**What to work on**:
Transcribe only the lines between the first line of the records and the line containing "This screenshot has", inclusive, exactly as written.

(Pixel coordinate grounding data)
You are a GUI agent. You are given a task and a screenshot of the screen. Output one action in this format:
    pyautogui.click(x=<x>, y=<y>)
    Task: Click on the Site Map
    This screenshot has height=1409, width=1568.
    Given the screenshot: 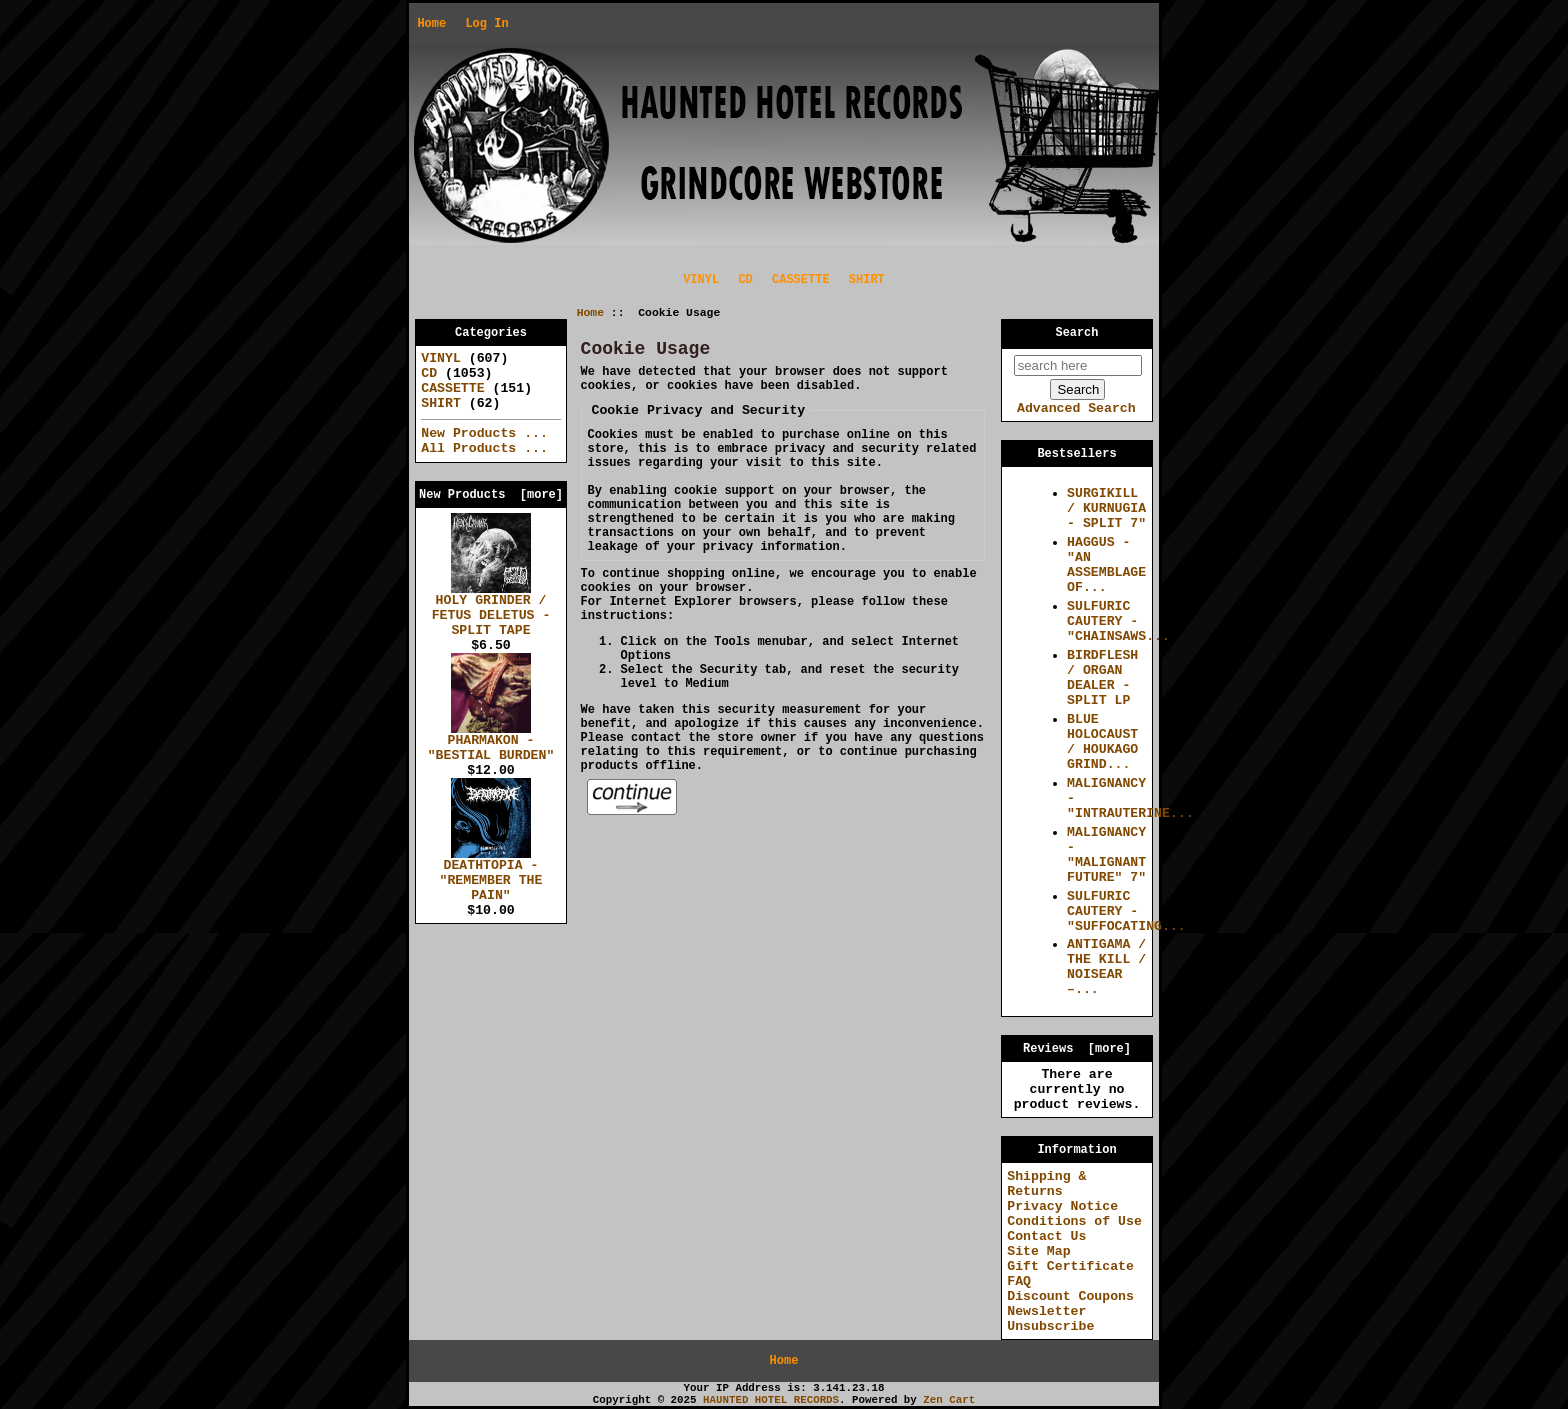 What is the action you would take?
    pyautogui.click(x=1038, y=1251)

**Output for this task**:
You are a GUI agent. You are given a task and a screenshot of the screen. Output one action in this format:
    pyautogui.click(x=<x>, y=<y>)
    Task: Click on the Site Map
    This screenshot has height=1409, width=1568.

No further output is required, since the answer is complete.